Team members: Yifan Yu, Shinjeong Kim, Alexis Tabin, Marco Voegeli
The code used to download, process, and generate normal difference values are included in data
folder. The csv
files are directly from Hypersim dataset. download.py
is modified from this download script to download only the subset of data we used, with only RGB images, camera-world surface normals, and camera pose details (only for 3D line reconstruction).
normal_diff_label.py
reads the downloaded data and produce data including the LSD(Pytlsd) detections, ground truth filtering of the line segments (using 45deg threshold), and calculated surface normal differences per-pixel, which are then used to train our models.
The Omnidata surface normal estimation baseline is easy to run using the demo in the official repo, the images need to be resized to 384x384, and the estimated surface normals are scaled back to original shape using nearest-neighbor interpolation. The surface normals are then processed using (commented) code in data/normal_diff_label.py
to calculate the normal differences and classify the segments by comparing to threshold.
Instructions are in the README file in normal-difference-prediction
.
In weighted-regression
we included a deviation from the prior model, where we apply a weight mask on the segments of the image where lines have been detected. Use weighted-regression/regression.ipynb
to run, display the weight mask, and shows the performance of the model.
It requires the data generated from the data folder.
This adapted version of LETR allows simultaneous detection and classification of lines into two classes (structural, textural).
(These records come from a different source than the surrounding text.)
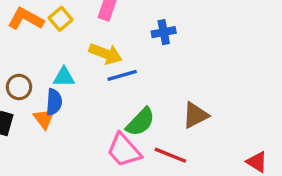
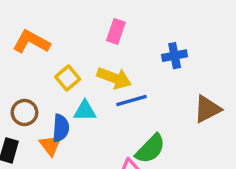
yellow square: (61, 19) -> (68, 78), moved
cyan triangle: (64, 77) -> (85, 111), moved
brown triangle: (195, 115) -> (207, 109), moved

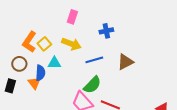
orange L-shape: (31, 42) -> (29, 42), moved, turned -85
blue line: (131, 100) -> (94, 60), moved

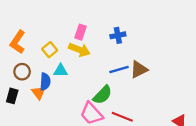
pink rectangle: (72, 17) -> (80, 32), moved
orange L-shape: (29, 42) -> (18, 42), moved
blue line: (94, 60) -> (119, 69), moved

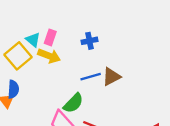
yellow square: (50, 50) -> (18, 56), size x1.6
cyan triangle: (61, 71) -> (33, 40), moved, turned 40

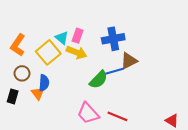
blue cross: (89, 41) -> (113, 39), size x1.5
brown triangle: (111, 77) -> (129, 61), moved
green semicircle: (73, 103) -> (99, 80), moved

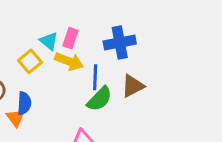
yellow square: (48, 52) -> (30, 61), size x0.7
brown triangle: (129, 61) -> (133, 86), moved
blue line: (114, 71) -> (95, 77), moved, turned -72

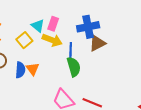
brown triangle: (133, 86) -> (97, 43), moved
green semicircle: (99, 99) -> (74, 67), turned -60
orange triangle: (16, 118) -> (33, 69), moved

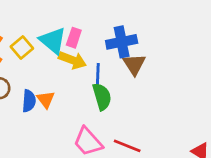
cyan triangle: (38, 26) -> (53, 40), size x1.5
yellow square: (24, 40) -> (22, 47), moved
brown triangle: (97, 43) -> (134, 64), turned -36

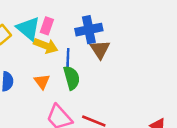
orange triangle: (46, 99) -> (42, 81), moved

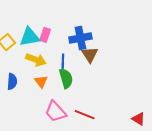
cyan triangle: (28, 28) -> (30, 37), turned -50
yellow arrow: (46, 46) -> (36, 60), moved

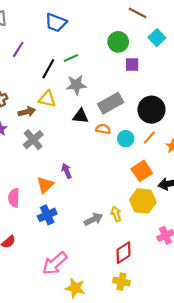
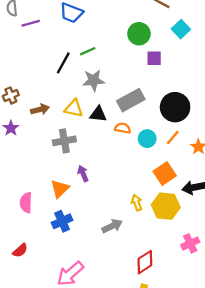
purple line: (18, 49) -> (31, 23), moved, turned 42
yellow triangle: (47, 99) -> (74, 108), moved
gray cross: (33, 140) -> (64, 141), moved, turned 30
yellow arrow: (116, 214) -> (137, 203), moved

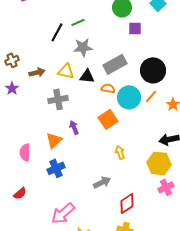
cyan circle: (147, 139) -> (129, 97), size x1.5
orange square: (165, 174) -> (108, 119), moved
yellow hexagon: (166, 206) -> (159, 163), moved
gray arrow: (112, 226) -> (102, 182), moved

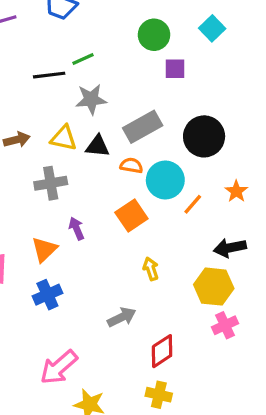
black line: (57, 32) -> (49, 75), turned 54
orange line: (151, 96) -> (193, 204), moved

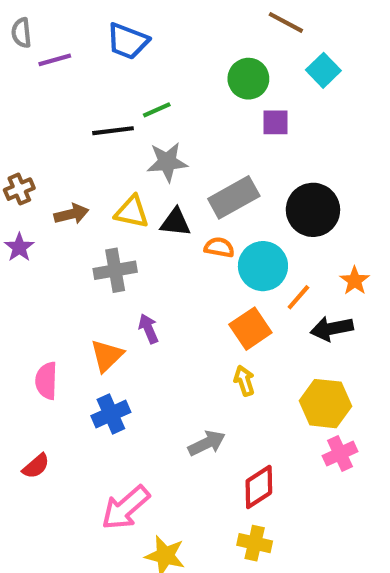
orange square: (131, 216) -> (250, 329), moved
black arrow: (230, 248) -> (332, 329), moved

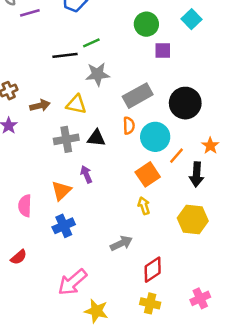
black triangle: (176, 222) -> (96, 138), moved
orange semicircle: (219, 247) -> (129, 126), turned 78
black arrow: (332, 329) -> (196, 174), turned -75
pink cross: (340, 454) -> (200, 298), moved

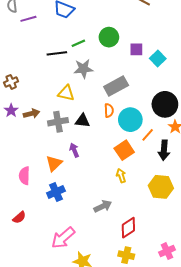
cyan square: (191, 19) -> (158, 59), moved
green circle: (146, 24) -> (109, 37), moved
black circle: (185, 103) -> (165, 104), moved
brown arrow: (40, 106) -> (31, 114), moved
It is modified from the code and model taken from this paper: Line Segment Detection Using Transformers without Edges
Follow instructions in the README file in letr-adapted
.
The 3D line reconstruction pipeline we used is one Yifan helped develop, but the pipeline is currently under review and is not open-sourced yet. So unfortunately we could not provide the code to reproduce the reconstruction results here.
In reconstruction
, we included the reconstructed 3D line we put in the report in .obj
files. The 3 files correspond to the reconstruction result by filter-before, filter-after, and using all line segments (baseline), on scene ai_001_010
and cam_00
trajectory. The lines kept are visible from at least 4 views.